The critics may say that Downie ran a boring paper fixated on federal wonkdom; that he never quite got Style; that he didn't innovate on the Web; that his paper wasn't flashy enough. But try running a newsroom of 800 or 900 journalists for 17 years without bringing shame on the profession. In a profession where it's so easy to err, that's a towering achievement.
Comments
Leave a Reply
You can follow any responses to this entry through its comments RSS feed.








5:36 pm
my memory of the bogus tale of the 7-year- old driver is vague, but, given the aftermath, i can't think of a story as shameful to the paper or the profession as the Jessica Lynch fiction reported by the Washington Post's Susan Schmidt and Vernon Loeb in 2003.
who gets credit for that?
5:50 pm
Who gets credit for the first classless posting here? Why it's Dave McKenna of the City Paper, who was treated badly by The Post years ago. Waaah.

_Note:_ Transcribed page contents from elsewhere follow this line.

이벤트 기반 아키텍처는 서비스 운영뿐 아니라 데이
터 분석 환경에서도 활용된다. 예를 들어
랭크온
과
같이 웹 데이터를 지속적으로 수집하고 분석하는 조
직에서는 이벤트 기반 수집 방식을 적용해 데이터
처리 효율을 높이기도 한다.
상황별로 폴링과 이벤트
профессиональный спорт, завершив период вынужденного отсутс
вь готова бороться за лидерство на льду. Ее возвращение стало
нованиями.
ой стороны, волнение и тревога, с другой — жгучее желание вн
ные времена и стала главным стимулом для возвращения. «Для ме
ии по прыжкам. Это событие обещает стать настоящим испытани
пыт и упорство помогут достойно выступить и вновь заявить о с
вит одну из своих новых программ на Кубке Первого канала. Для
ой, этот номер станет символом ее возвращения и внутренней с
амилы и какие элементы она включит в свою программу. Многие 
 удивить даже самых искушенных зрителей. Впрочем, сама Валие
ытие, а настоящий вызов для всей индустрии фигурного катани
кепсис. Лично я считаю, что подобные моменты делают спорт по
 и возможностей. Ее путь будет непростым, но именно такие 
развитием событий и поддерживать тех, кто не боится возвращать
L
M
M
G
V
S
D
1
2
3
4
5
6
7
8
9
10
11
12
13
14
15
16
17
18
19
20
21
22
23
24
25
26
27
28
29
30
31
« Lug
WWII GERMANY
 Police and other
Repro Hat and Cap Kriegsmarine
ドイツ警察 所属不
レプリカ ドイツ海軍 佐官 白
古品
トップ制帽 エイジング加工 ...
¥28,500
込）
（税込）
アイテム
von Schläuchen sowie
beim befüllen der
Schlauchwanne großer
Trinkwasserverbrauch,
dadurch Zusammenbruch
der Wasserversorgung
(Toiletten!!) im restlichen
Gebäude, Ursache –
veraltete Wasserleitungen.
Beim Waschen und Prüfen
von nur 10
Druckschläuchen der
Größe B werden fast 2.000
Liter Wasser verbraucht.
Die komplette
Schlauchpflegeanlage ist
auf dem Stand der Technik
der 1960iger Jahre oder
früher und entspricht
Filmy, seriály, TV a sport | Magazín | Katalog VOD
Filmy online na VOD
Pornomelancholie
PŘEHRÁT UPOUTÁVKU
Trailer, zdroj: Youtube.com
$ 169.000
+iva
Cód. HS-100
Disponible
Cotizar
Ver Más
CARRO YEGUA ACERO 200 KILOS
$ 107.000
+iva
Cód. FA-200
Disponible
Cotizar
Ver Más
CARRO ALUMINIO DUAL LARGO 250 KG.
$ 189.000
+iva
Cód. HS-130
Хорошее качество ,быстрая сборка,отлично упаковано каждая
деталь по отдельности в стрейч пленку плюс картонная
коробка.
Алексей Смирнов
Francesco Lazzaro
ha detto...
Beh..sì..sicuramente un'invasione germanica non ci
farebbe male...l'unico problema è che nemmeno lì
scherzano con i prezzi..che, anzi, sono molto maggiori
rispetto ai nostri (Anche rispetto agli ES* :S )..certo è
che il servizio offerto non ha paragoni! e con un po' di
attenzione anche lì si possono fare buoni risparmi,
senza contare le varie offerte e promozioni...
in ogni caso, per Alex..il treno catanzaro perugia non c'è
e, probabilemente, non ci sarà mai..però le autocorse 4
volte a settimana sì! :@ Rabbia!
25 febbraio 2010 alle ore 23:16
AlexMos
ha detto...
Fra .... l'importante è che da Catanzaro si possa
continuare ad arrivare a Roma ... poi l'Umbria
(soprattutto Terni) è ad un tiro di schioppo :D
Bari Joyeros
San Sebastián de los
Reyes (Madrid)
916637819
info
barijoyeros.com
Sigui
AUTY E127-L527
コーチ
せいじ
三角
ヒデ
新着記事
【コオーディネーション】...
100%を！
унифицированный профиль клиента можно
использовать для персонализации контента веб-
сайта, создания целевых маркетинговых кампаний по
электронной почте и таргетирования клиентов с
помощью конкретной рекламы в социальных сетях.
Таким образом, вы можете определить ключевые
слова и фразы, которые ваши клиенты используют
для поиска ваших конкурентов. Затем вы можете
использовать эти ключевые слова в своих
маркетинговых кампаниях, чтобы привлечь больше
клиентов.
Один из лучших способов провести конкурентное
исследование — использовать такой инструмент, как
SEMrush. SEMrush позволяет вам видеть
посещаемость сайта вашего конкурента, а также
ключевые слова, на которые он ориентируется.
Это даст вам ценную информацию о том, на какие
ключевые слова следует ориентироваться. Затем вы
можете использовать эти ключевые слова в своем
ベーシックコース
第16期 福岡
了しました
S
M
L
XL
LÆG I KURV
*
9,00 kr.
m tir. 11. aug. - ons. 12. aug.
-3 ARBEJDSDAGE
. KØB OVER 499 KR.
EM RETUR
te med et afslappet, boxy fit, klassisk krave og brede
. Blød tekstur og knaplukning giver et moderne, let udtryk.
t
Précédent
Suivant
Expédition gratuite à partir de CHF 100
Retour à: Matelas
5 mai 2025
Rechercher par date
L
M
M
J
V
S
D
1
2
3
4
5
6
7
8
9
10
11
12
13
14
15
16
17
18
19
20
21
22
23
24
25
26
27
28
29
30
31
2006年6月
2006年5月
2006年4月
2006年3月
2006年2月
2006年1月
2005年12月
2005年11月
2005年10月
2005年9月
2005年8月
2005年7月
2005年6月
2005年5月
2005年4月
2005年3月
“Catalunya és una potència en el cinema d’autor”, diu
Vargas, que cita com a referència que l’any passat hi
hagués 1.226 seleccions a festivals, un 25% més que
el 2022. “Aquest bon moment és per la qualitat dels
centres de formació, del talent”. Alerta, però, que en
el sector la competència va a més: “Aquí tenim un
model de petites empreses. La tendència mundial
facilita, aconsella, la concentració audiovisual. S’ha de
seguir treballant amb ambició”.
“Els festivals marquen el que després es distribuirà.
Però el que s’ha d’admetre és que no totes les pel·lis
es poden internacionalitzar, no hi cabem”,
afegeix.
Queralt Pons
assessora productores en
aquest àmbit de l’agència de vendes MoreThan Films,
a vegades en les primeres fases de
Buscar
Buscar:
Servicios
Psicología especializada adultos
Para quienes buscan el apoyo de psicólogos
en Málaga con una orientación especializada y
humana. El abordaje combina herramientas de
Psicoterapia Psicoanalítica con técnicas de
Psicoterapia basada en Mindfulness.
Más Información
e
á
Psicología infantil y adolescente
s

As Wemple correctly points out, The Post and Downie have done a remarkable job of producing quality journalism, en masse, for the last 17 years. An occasional screwup is mathematically likely. Constant excellence deserves some credit. Not some whining about one lousy story, which was written by every news outlet in the country.
6:29 pm
Hondo:
I've been "treated badly" by the Post? where do you get that? i've been treated fabulously by the Post for a long time.
i think a lot of people agree with you that the Post's Jessica Lynch story, which was repeated, but not written, by every news outlet in the country, was no big deal. but i don't.
i am, however, envious of your name.
thanks for playing the feud!
7:09 pm
hey hondo howard, who signs your paychecks? i think you're on the wrong side of quality versus quantity. jessica lynch wasn't a spelling mistake or a clarification. it was f-i-c-t-i-o-n. a hair shy of janet cooke. at least janet made up her own story and didn't just belch out what was fed to her.
10:48 am
no editor is perfect. despite working in the toy department -- sports -- of the washington post for a few years, i got a taste of downie. in my experience he was extremely fair, passionate and inspiring. and there were a couple times that he mentioned a specific line in what i thought was a throw-away story. it certainly seemed to indicate that he read virtually everything. not that the pulitzer prize affirms an editor's impact. but it offers a hint that downie's been the best newspaper editor anywhere during a turbulent time for the industry.
3:33 pm
I could have sworn that I once read a piece by Dave McKenna in which he related that Tony Kornheiser had abused Ken Beatrice, that Dave wrote about that, and that the Post sports section then kicked Dave off their stringer list. I wouldn't say that was fabulous treatment. In fact, I'd say it was wrong, judging by the excellent music reviews he writes for the Style section.
The Jessica Lynch story was a bad deal, no doubt. I was just saying there were plenty of good things Downie did too.
Now, can I have "WaPo Hatas" for 200?